The challenge results of both E. coli and S. aureus separately showed the strong protective effect of the recombinant plasmid nanoparticles. Most of the treated mice survived and did not show any lesions or symptoms caused by the infection of bacteria. In contrast, the control mice were severely infected by the challenge bacteria, and most of them died of infection lesions and damage within 48 h. Additionally, there was no death in the next 5 days, so we stopped the observation on 7 days post-challenge due to limited time for experiment in our lab. Among the treated groups, CS-VAP4/6 manifested better improvement of innate and adaptive immunity (p < 0.05) and resulted in stronger resistance against challenge with bacteria, which is in accordance with the higher level of humoral and cellular immune responses.

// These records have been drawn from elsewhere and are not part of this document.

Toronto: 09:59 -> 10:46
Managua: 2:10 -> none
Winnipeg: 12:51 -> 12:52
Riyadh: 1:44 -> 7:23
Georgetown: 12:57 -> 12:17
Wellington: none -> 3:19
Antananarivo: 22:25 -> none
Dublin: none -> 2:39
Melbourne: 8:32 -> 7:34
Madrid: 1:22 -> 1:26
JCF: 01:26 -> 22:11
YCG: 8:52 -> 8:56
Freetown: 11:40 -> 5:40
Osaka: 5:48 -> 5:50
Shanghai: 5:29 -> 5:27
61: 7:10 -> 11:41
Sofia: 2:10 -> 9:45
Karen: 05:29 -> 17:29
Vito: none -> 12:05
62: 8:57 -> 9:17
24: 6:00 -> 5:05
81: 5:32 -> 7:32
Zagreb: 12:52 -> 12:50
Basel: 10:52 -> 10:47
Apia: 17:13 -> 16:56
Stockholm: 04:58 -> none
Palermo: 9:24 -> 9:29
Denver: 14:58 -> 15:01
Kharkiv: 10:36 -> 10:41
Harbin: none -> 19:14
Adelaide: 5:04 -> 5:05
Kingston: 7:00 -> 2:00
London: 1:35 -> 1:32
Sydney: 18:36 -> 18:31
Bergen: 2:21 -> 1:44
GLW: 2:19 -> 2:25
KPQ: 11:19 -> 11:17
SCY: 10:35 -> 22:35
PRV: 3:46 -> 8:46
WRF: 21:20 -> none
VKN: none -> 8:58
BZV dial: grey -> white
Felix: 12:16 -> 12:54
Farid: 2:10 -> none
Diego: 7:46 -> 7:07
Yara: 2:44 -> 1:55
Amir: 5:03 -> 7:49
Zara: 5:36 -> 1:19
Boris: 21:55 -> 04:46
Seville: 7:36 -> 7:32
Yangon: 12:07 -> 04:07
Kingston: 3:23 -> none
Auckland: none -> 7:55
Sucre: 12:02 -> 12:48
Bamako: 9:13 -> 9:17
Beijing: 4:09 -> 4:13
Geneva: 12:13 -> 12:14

Similarly, the CS-VAP4/6 inoculation provoked more systemic immunity in the blood of mice compared with CS-VAP.
Chitosan was utilized as the DNA delivery material, not only for high transfection efficiency but also for its safety and compatibility in vivo [
27,
28]. So, we selected chitosan to entrap the recombinant plasmids and charge suitable nanoparticles with positive potentials, which can protect the plasmids from digestion. The properties of encapsulated nanoparticles showed that they can effectively transport the DNA to target cells. The proliferation of pig lymphocytes manifested the stimulatory effect of nanoparticles, indicating that the nanoparticles can express bioactive interleukins and CAMPs proteins, which can stimulate lymphocyte proliferation of pigs. It is noteworthy that the stimulatory effect of CS-VAP4/6 was stronger than those of CS-VAP and CS-pVAX1, demonstrating that the fusion gene has better immunological bioactivity. The enhanced expressions of cytokine genes demonstrated that the recombinant plasmid nanoparticles can not only improve the systemic immunity but also slows the process of releasing. The latter was predictable due to the chitosan function of long-term release [
29]. It was notable that the expression levels of most of the immune genes reached the highest point at 21 days post-inoculation, and it was significantly upgraded at day 28 post-inoculation, indicating that the nanoparticles have the effect of producing reliable releasing for nearly one month.
Here, the recombinant plasmid of co-expression of CAMPs and IL-4/6 was firstly constructed and entrapped with chitosan nanoparticles, which is used as a potential replacement of antibiot Many indicators consolidated that both of innate and adaptive immunity were enhanced, and the immunity against bacterial infection was also elevated for one month or so, which probably could not protect the mice in a medium- or long-term due to the limited existence of recombinant plasmid in vivo.